China Trade Tensions Ratchets Up With New Tariffs

Clean-tech trade tensions with China just picked up the wind.
The Commerce Department added tariffs to wind power equipment.

The Commerce Department said Wednesday that it will slap tariffs of 13.74 percent to 26 percent on utility-scale wind towers from China in response to a complaint from domestic manufacturers about illegal subsidies.

The announcement comes just weeks after the department slapped major tariffs on Chinese-made silicon solar panels as a penalty for dumping.

Critics of tariffs say such measures could hurt the domestic clean-tech industry by raising prices on solar and wind projects.

Wind towers — the steel towers that support turbines hundreds of feet off the ground — are often the most expensive part of a wind project. Imports from China totaled $222 million in 2011, according to Commerce.

That still pales in comparison to silicon solar imports from China, which passed $3.1 billion last year.

China has threatened retaliation for the U.S. actions, ruling last week that several renewable energy projects in Massachusetts, California, Washington and other states violate free-trade rules.

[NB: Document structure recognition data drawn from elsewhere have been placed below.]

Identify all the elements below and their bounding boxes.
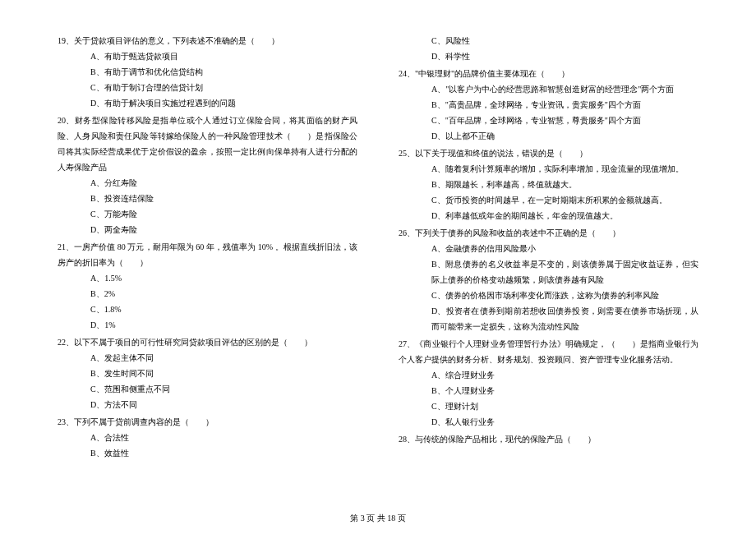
q23-option-b: B、效益性 bbox=[58, 445, 357, 461]
q26-text: 26、下列关于债券的风险和收益的表述中不正确的是（ ） bbox=[399, 225, 698, 241]
q24-option-c: C、"百年品牌，全球网络，专业智慧，尊贵服务"四个方面 bbox=[399, 113, 698, 128]
q27-option-b: B、个人理财业务 bbox=[399, 383, 698, 398]
question-28: 28、与传统的保险产品相比，现代的保险产品（ ） bbox=[399, 431, 698, 447]
q19-option-b: B、有助于调节和优化信贷结构 bbox=[58, 64, 357, 80]
q28-text: 28、与传统的保险产品相比，现代的保险产品（ ） bbox=[399, 431, 698, 447]
q27-option-d: D、私人银行业务 bbox=[399, 414, 698, 430]
q20-option-a: A、分红寿险 bbox=[58, 175, 357, 191]
q25-option-d: D、利率越低或年金的期间越长，年金的现值越大。 bbox=[399, 208, 698, 223]
question-23-cont: C、风险性 D、科学性 bbox=[399, 33, 698, 64]
q26-option-b: B、附息债券的名义收益率是不变的，则该债券属于固定收益证券，但实际上债券的价格变… bbox=[399, 256, 698, 288]
q25-text: 25、以下关于现值和终值的说法，错误的是（ ） bbox=[399, 145, 698, 161]
question-21: 21、一房产价值 80 万元，耐用年限为 60 年，残值率为 10% 。根据直线… bbox=[58, 239, 357, 333]
question-20: 20、财务型保险转移风险是指单位或个人通过订立保险合同，将其面临的财产风险、人身… bbox=[58, 113, 357, 237]
q19-option-d: D、有助于解决项目实施过程遇到的问题 bbox=[58, 95, 357, 111]
question-23: 23、下列不属于贷前调查内容的是（ ） A、合法性 B、效益性 bbox=[58, 414, 357, 461]
q27-option-a: A、综合理财业务 bbox=[399, 367, 698, 383]
q27-text: 27、《商业银行个人理财业务管理暂行办法》明确规定，（ ）是指商业银行为个人客户… bbox=[399, 336, 698, 367]
q22-text: 22、以下不属于项目的可行性研究同贷款项目评估的区别的是（ ） bbox=[58, 334, 357, 350]
q20-option-b: B、投资连结保险 bbox=[58, 191, 357, 206]
q19-option-a: A、有助于甄选贷款项目 bbox=[58, 48, 357, 64]
q24-option-a: A、"以客户为中心的经营思路和智慧创造财富的经营理念"两个方面 bbox=[399, 81, 698, 97]
question-26: 26、下列关于债券的风险和收益的表述中不正确的是（ ） A、金融债券的信用风险最… bbox=[399, 225, 698, 334]
question-27: 27、《商业银行个人理财业务管理暂行办法》明确规定，（ ）是指商业银行为个人客户… bbox=[399, 336, 698, 430]
q25-option-b: B、期限越长，利率越高，终值就越大。 bbox=[399, 177, 698, 192]
q27-option-c: C、理财计划 bbox=[399, 398, 698, 414]
question-24: 24、"中银理财"的品牌价值主要体现在（ ） A、"以客户为中心的经营思路和智慧… bbox=[399, 66, 698, 144]
q22-option-a: A、发起主体不同 bbox=[58, 350, 357, 366]
q23-option-c: C、风险性 bbox=[399, 33, 698, 48]
q21-option-d: D、1% bbox=[58, 317, 357, 333]
q24-option-d: D、以上都不正确 bbox=[399, 128, 698, 144]
q21-option-c: C、1.8% bbox=[58, 302, 357, 317]
q19-text: 19、关于贷款项目评估的意义，下列表述不准确的是（ ） bbox=[58, 33, 357, 48]
q23-option-d: D、科学性 bbox=[399, 48, 698, 64]
q26-option-d: D、投资者在债券到期前若想收回债券投资，则需要在债券市场折现，从而可能带来一定损… bbox=[399, 303, 698, 334]
question-22: 22、以下不属于项目的可行性研究同贷款项目评估的区别的是（ ） A、发起主体不同… bbox=[58, 334, 357, 412]
q25-option-a: A、随着复利计算频率的增加，实际利率增加，现金流量的现值增加。 bbox=[399, 161, 698, 177]
q20-option-c: C、万能寿险 bbox=[58, 206, 357, 222]
q21-option-b: B、2% bbox=[58, 286, 357, 302]
q24-option-b: B、"高贵品牌，全球网络，专业资讯，贵宾服务"四个方面 bbox=[399, 97, 698, 113]
left-column: 19、关于贷款项目评估的意义，下列表述不准确的是（ ） A、有助于甄选贷款项目 … bbox=[58, 33, 357, 501]
question-19: 19、关于贷款项目评估的意义，下列表述不准确的是（ ） A、有助于甄选贷款项目 … bbox=[58, 33, 357, 111]
question-25: 25、以下关于现值和终值的说法，错误的是（ ） A、随着复利计算频率的增加，实际… bbox=[399, 145, 698, 223]
q24-text: 24、"中银理财"的品牌价值主要体现在（ ） bbox=[399, 66, 698, 81]
q21-option-a: A、1.5% bbox=[58, 270, 357, 286]
q23-text: 23、下列不属于贷前调查内容的是（ ） bbox=[58, 414, 357, 430]
q26-option-c: C、债券的价格因市场利率变化而涨跌，这称为债券的利率风险 bbox=[399, 288, 698, 303]
q19-option-c: C、有助于制订合理的信贷计划 bbox=[58, 80, 357, 95]
q26-option-a: A、金融债券的信用风险最小 bbox=[399, 241, 698, 256]
q21-text: 21、一房产价值 80 万元，耐用年限为 60 年，残值率为 10% 。根据直线… bbox=[58, 239, 357, 270]
page-footer: 第 3 页 共 18 页 bbox=[0, 513, 756, 524]
q23-option-a: A、合法性 bbox=[58, 430, 357, 445]
q20-option-d: D、两全寿险 bbox=[58, 222, 357, 237]
exam-content: 19、关于贷款项目评估的意义，下列表述不准确的是（ ） A、有助于甄选贷款项目 … bbox=[58, 33, 698, 501]
q22-option-b: B、发生时间不同 bbox=[58, 366, 357, 381]
q20-text: 20、财务型保险转移风险是指单位或个人通过订立保险合同，将其面临的财产风险、人身… bbox=[58, 113, 357, 175]
q22-option-c: C、范围和侧重点不同 bbox=[58, 381, 357, 397]
q22-option-d: D、方法不同 bbox=[58, 397, 357, 412]
right-column: C、风险性 D、科学性 24、"中银理财"的品牌价值主要体现在（ ） A、"以客… bbox=[399, 33, 698, 501]
q25-option-c: C、货币投资的时间越早，在一定时期期末所积累的金额就越高。 bbox=[399, 192, 698, 208]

China also complained to the World Trade Organization about the U.S. investigation.

President Barack Obama has maintained a hard line on Chinese imports as the election nears, saying support for domestic manufacturers through tax credits and other federal programs is needed for the U.S. to create jobs and lead the industry.

China also has turned up as part of the Obama team’s standard response to Mitt Romney’s gibes about Solyndra and other DOE clean energy spending. “What Mitt Romney has made abundantly clear over the past year is that he’d cede the clean-energy market and jobs that come with it to China,” Obama campaign spokesman Ben LaBolt told POLITICO this week.

The wind tower tariff, known as a countervailing duty, stemmed from a complaint from four domestic manufacturers. The action is preliminary and open to change before Commerce finalizes it in August. After that, it moves on to the U.S. International Trade Commission for final orders in October.